El amor no es solo un sentimiento. Es una expresión cultural profunda que define cómo vivimos, cómo nos relacionamos y cómo construimos sociedad. Cada generación lo canta, lo escribe y lo celebra a su manera.

Este 14 de febrero, Día del Amor y la Amistad, más allá de los gestos tradicionales, tenemos la oportunidad de reflexionar sobre cómo el amor se transforma en arte, en música y en identidad colectiva.

Desde mi rol como Director Ejecutivo de AIPEH Miami, he podido constatar que la cultura es uno de los vehículos más poderosos para expresar lo que sentimos como comunidad. En una ciudad tan diversa y vibrante como Miami, donde convergen raíces latinoamericanas, caribeñas y del mundo entero, el amor se manifiesta en múltiples idiomas, pero siempre encuentra un punto de encuentro en el arte.

La música ha sido la gran narradora del amor a lo largo de la historia. Los boleros que marcaron generaciones, la salsa que encendió pasiones, las baladas que acompañaron despedidas y reconciliaciones, y los ritmos contemporáneos que hoy conectan a millones de jóvenes demuestran que cada época tiene su propia banda sonora para amar. La cultura no solo refleja nuestros sentimientos, también los moldea, los inspira y los proyecta hacia el futuro.

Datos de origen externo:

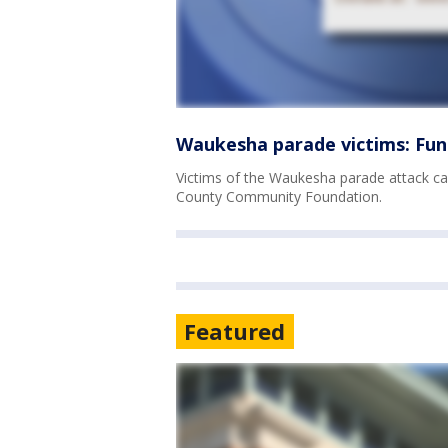
Waukesha parade victims: Fun
Victims of the Waukesha parade attack ca
County Community Foundation.
Featured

Pero hablar de amor no es limitarse al plano romántico. El amor también es amistad sincera, respeto por nuestras raíces, solidaridad con quienes nos rodean y compromiso con el desarrollo cultural de nuestra comunidad. Amar es apoyar a nuestros artistas. Amar es proteger nuestras tradiciones. Amar es abrir espacios donde el talento pueda florecer y donde la identidad encuentre orgullo y proyección.

En AIPEH Miami creemos firmemente que fomentar la cultura es un acto de amor colectivo. Cada iniciativa cultural, cada encuentro, cada proyecto que impulsa la integración fortalece los lazos que nos unen como sociedad. Cuando invertimos en cultura, invertimos en sensibilidad, en educación emocional y en cohesión social.

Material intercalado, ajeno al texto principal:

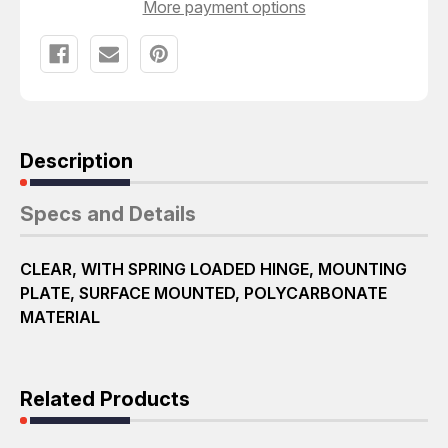
More payment options
Description
Specs and Details
CLEAR, WITH SPRING LOADED HINGE, MOUNTING
PLATE, SURFACE MOUNTED, POLYCARBONATE
MATERIAL
Related Products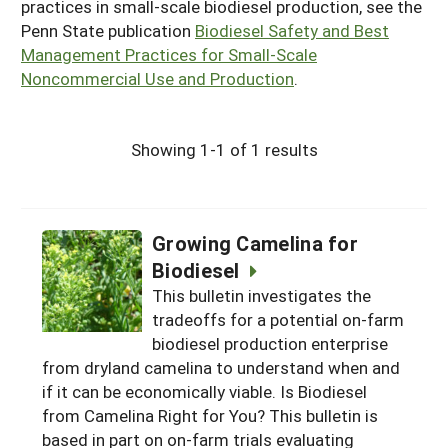
practices in small-scale biodiesel production, see the
Penn State publication
Biodiesel Safety and Best
Management Practices for Small-Scale
Noncommercial Use and Production
.
Showing 1-1 of 1 results
Growing Camelina for
Biodiesel
This bulletin investigates the
tradeoffs for a potential on-farm
biodiesel production enterprise
from dryland camelina to understand when and
if it can be economically viable. Is Biodiesel
from Camelina Right for You? This bulletin is
based in part on on-farm trials evaluating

En tiempos donde la prisa y la virtualidad muchas veces sustituyen la conversación profunda, el arte nos invita a detenernos, a sentir y a reconectar. Un concierto compartido, una obra de teatro, una exposición o incluso una canción dedicada pueden convertirse en gestos auténticos que trascienden lo superficial.

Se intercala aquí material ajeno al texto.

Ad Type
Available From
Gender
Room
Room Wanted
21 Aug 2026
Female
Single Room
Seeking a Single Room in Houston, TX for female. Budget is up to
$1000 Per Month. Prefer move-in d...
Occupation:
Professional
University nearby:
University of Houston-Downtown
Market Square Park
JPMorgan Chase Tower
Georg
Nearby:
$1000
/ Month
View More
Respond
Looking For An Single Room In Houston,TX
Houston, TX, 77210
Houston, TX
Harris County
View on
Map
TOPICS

Este 14 de febrero los invito a celebrar el amor como lo que verdaderamente es: una fuerza transformadora que también se expresa a través de la cultura. Regalemos experiencias, compartamos música, apoyemos el talento local y dediquemos tiempo de calidad a quienes forman parte de nuestra vida.

Porque cuando entendemos que el amor también es cultura, descubrimos que no se limita a una fecha en el calendario, sino que se convierte en el motor que impulsa nuestras acciones y en el puente que nos une como comunidad.